Geçenlerde, yaklaşık 35 sene önce aynı muhafazakar camiada uzun yıllar arkadaşlık dostluk yaptığımız meslektaşımla konuştum.
Konu Ayasofya’nın cami fonksiyonuna çevrilmesi ve mecburi din eğitimine geldi.
“Farklı düşünüyorum” dedim.
“Din eğitimi devlet tarafından mecburi verilmemeli”. Meslektaşım ise, mutlaka verilmesi gerektiğini ifade ederek, “devletin böyle bir görevi olmalı, dindar nesil yetiştirilmeli..” dedi.

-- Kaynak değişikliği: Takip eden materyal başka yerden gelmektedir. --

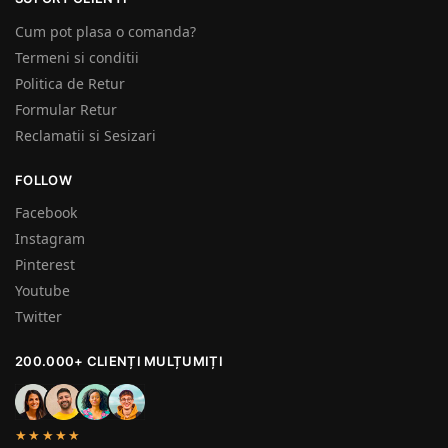
Cum pot plasa o comanda?
Termeni si conditii
Politica de Retur
Formular Retur
Reclamatii si Sesizari
FOLLOW
Facebook
Instagram
Pinterest
Youtube
Twitter
200.000+ CLIENȚI MULȚUMIȚI
★★★★★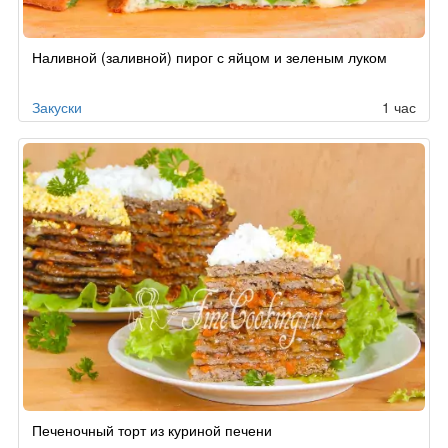
Наливной (заливной) пирог с яйцом и зеленым луком
Закуски
1 час
Печеночный торт из куриной печени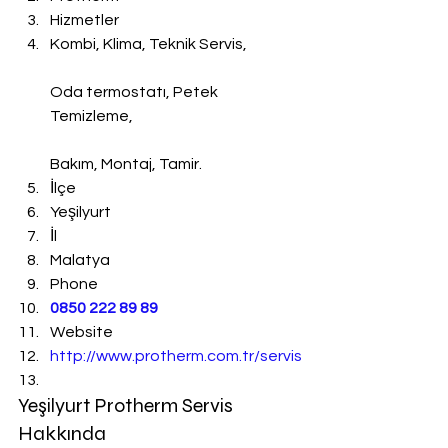
Hizmetler
Kombi, Klima, Teknik Servis,
Oda termostatı, Petek 
Temizleme,
Bakım, Montaj, Tamir.
İlçe
Yeşilyurt
İl
Malatya
Phone
0850 222 89 89
Website
http://www.protherm.com.tr/servis
Yeşilyurt Protherm Servis 
Hakkında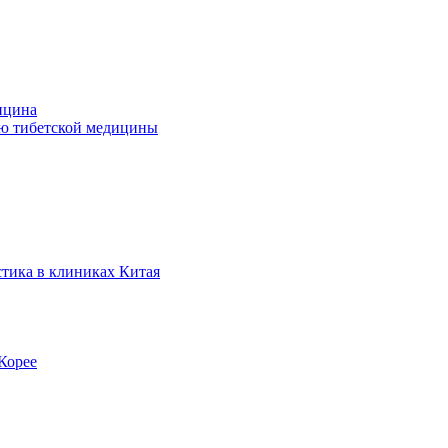
ицина
ью тибетской медицины
стика в клиниках Китая
Корее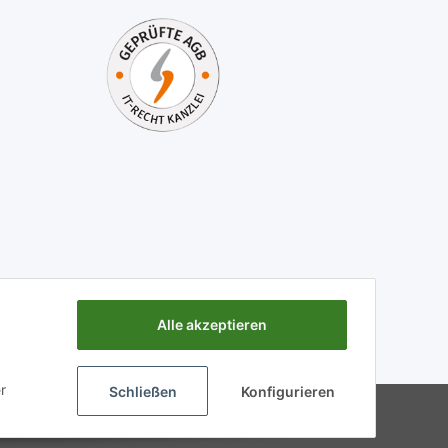
Alle akzeptieren
r
Schließen
Konfigurieren
Powered by
JTL-Shop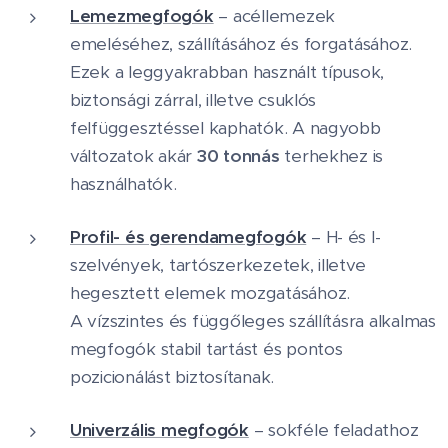
Lemezmegfogók
– acéllemezek
emeléséhez, szállításához és forgatásához.
Ezek a leggyakrabban használt típusok,
biztonsági zárral, illetve csuklós
felfüggesztéssel kaphatók. A nagyobb
változatok akár
30 tonnás
terhekhez is
használhatók.
Profil- és gerendamegfogók
– H- és I-
szelvények, tartószerkezetek, illetve
hegesztett elemek mozgatásához.
A vízszintes és függőleges szállításra alkalmas
megfogók stabil tartást és pontos
pozicionálást biztosítanak.
Univerzális megfogók
– sokféle feladathoz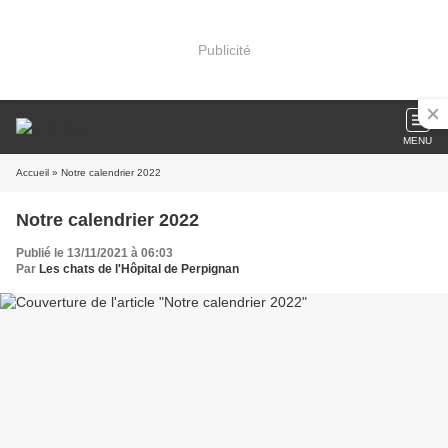
Publicité
MENU
Accueil
» Notre calendrier 2022
Notre calendrier 2022
Publié le 13/11/2021 à 06:03
Par
Les chats de l'Hôpital de Perpignan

"Hayır" dedim. Devletin böyle bir görevi olmamalı. Devlet, bütün inanç mensuplarına eşit mesafede olmalı ve inançlarının gereklerini yerine getirmelerine kolaylık sağlamalı. Aynı zamanda dinlere inanmayan bireylerin de inanmama hukukuna saygı duymalı. Ve de, her hangi bir dinin, bir mezhepçe yorumunu bütün topluma, devlet eliyle dayatmamalı... “mecburi olan” her şeyin, İslam öğretisiyle bağdaşmayacağını beyanla şöyle devam ettim :
"Benim İslam anlayışıma göre,din bir tekliftir. İhtiyacı olan bu teklife icabet eder. İcabet edenler de kendi meslek ve meşrebine göre o dini anlar ve yaşar. Bundan dolayıdır ki bütün dinlerin farklı farklı yorumları ve mezhepleri oluşmuştur. Yasam da bir şey varsa, karşılığı olduğu için vardır. Farklı coğrafya ve sosyolojiler var oldukça; dinler de ideolojiler de farklı yorumlanacaktır. ..
Binaenaleyh, bu farklı yorumlardan birisinin “gerçek din” diye sunulması yanlış olduğu gibi, devlet tarafından topluma empoze edilmesi de uygun değildir.
Diğer yandan, İslam öğretisine göre, Dünya bir imtihan meydanıdır. Farklı seçenekler arasından; sorumluluğunu alarak kendimize uygun bir yaşam tarzı belirler ve yaşarız.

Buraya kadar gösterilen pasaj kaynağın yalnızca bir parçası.